Von Jan Iven 18.03.2020, 00:01

Schönebeck l Das Klopapier ist am Dienstagmorgen beim DM-Drogeriemarkt im Salzer Park schon nach zwei Stunden ausverkauft. „Dabei haben wir die Menge schon auf zwei Packungen pro Kunde beschränkt“, erzählt eine Verkäuferin. Und selbst das habe schon zu einigen Diskussionen mit der Kundschaft geführt. Erst am Morgen hatte der Laden eine Lieferung von zwei Paletten Toilettenpapier bekommen. Die nächste Lieferung kommt wohl erst in einer Woche. Dabei könnte derzeit sicher sehr viel mehr verkauft werden.

„Die Leute sind doch bescheuert“, schimpft ein Kunde auf dem Parkplatz vor dem E-Center an der Stadionstraße, der gerade seine Einkäufe in den Kofferraum seines Wagens räumt. „Was wollen die denn bloß mit dem ganzen Klopapier?“ Sogar das Hundefutter werde inzwischen knapp. Zumindest konnte der Mann nicht mehr die übliche Marke für seinen Dackel kaufen. Stattdessen gibt es nun etwas anderes. Der Hund sei nicht anspruchsvoll, sagt er.

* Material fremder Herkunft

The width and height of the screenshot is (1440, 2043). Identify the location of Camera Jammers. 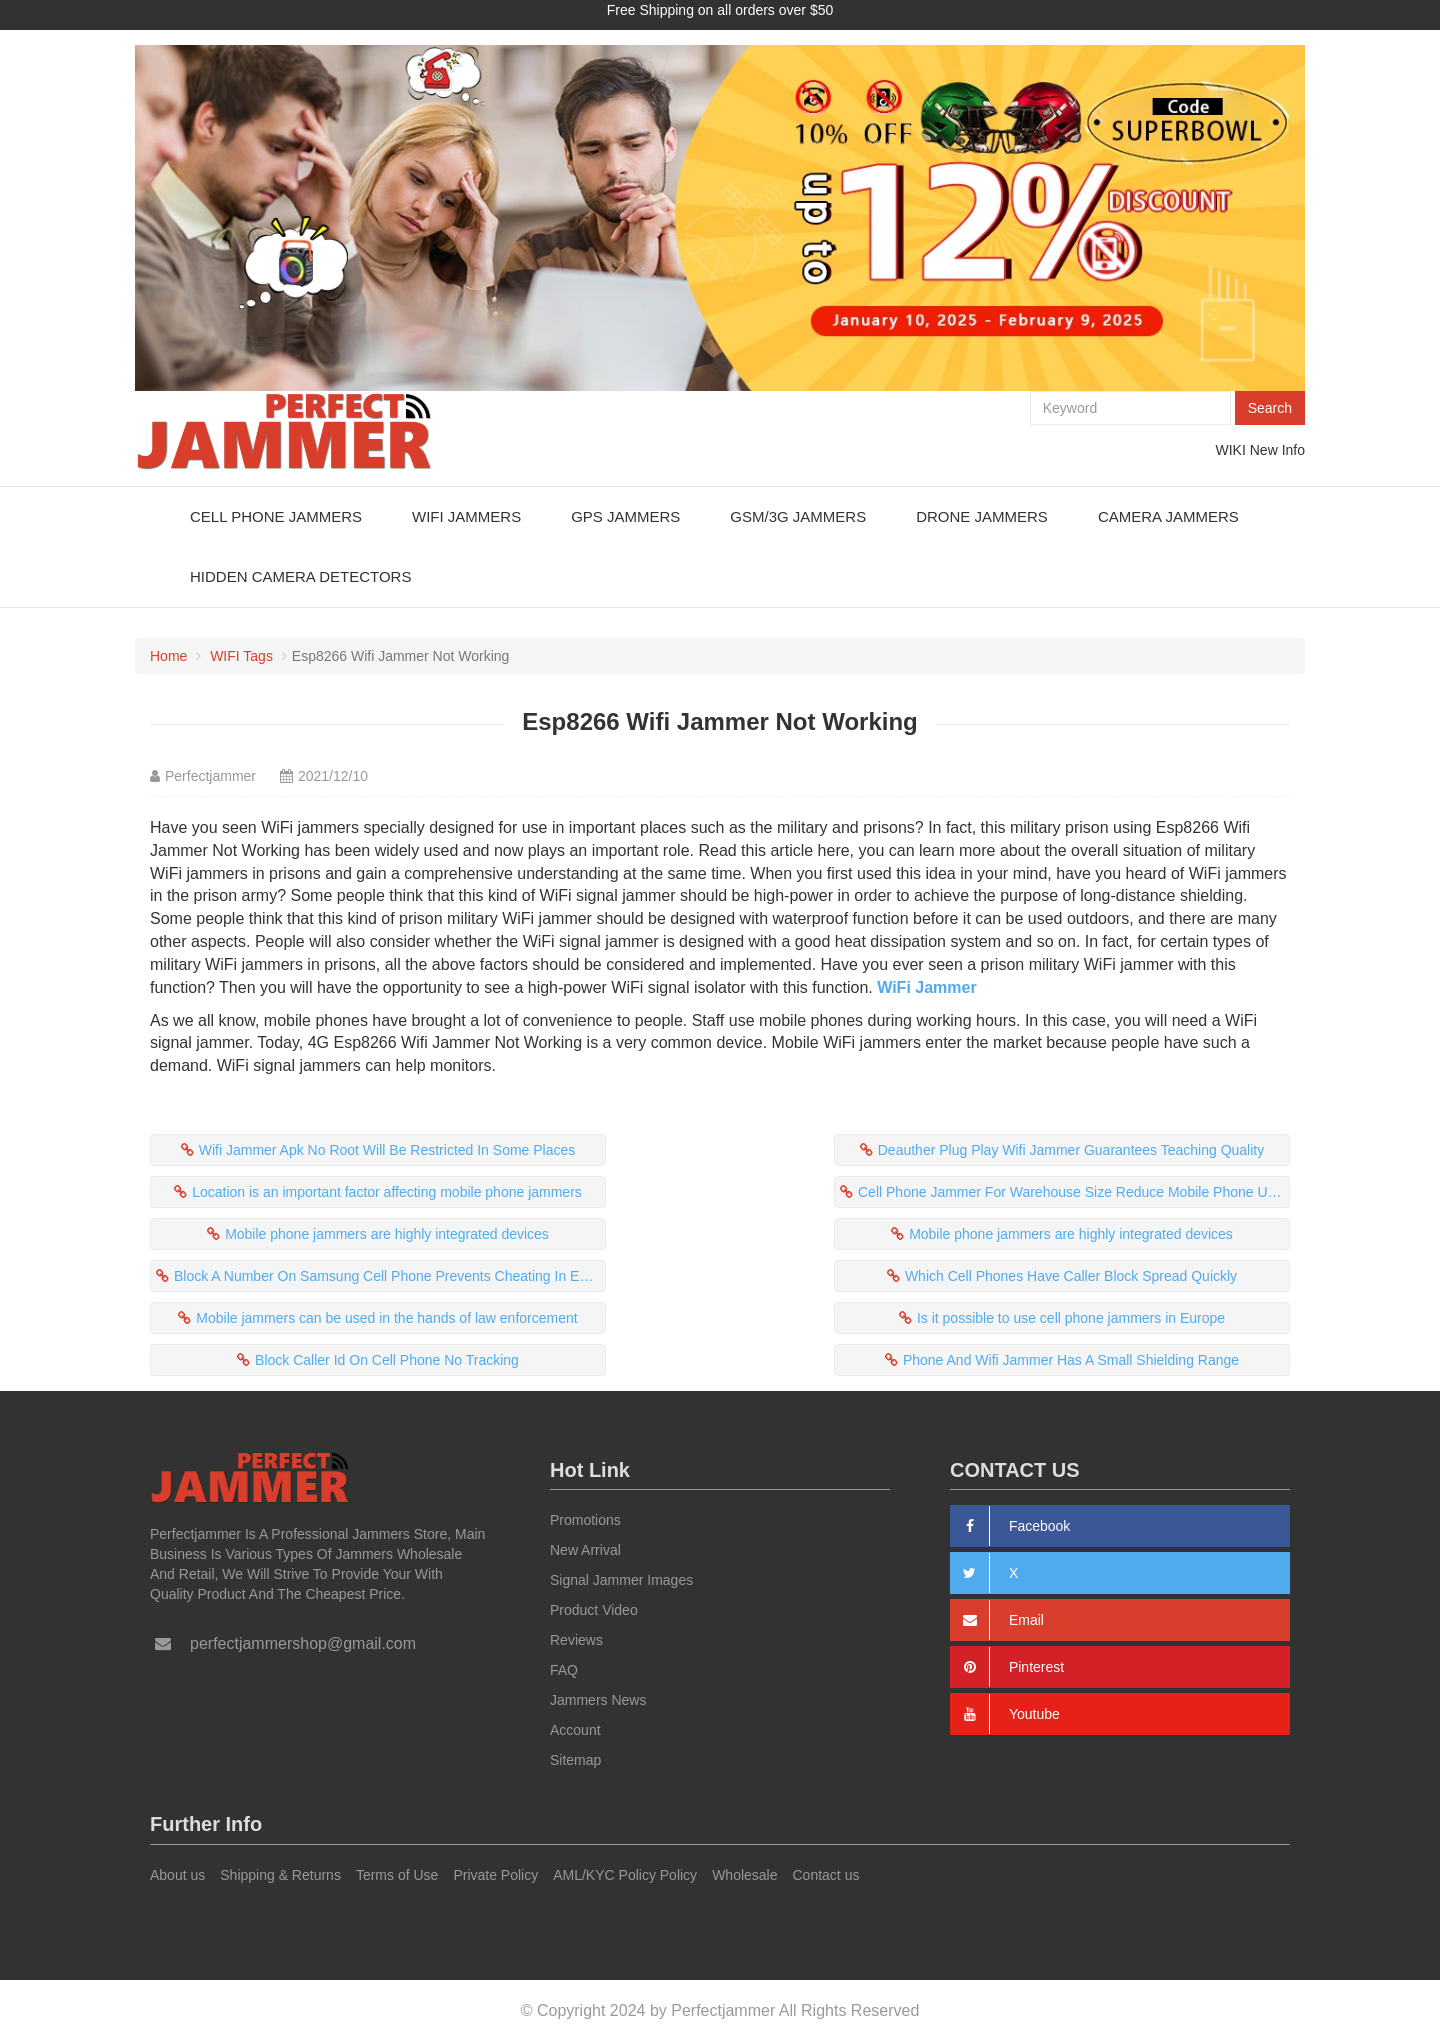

Nach Toilettenpapier hat der Rentner gar nicht erst geschaut. Es hätte sowieso keines mehr im Supermarkt gegeben. Außerdem habe er noch genug zu Hause. Ist er also einer dieser berüchtigten Hamsterkäufer? Nein, nein, versichert er. Er habe zuletzt auch nur eine Packung gekauft. Das Erstaunliche: In diesen Zeiten regen sich alle über Hamsterkäufer auf. Aber niemand hamstert selbst. Oder gibt es zumindest öffentlich zu. Hamster sind immer die anderen.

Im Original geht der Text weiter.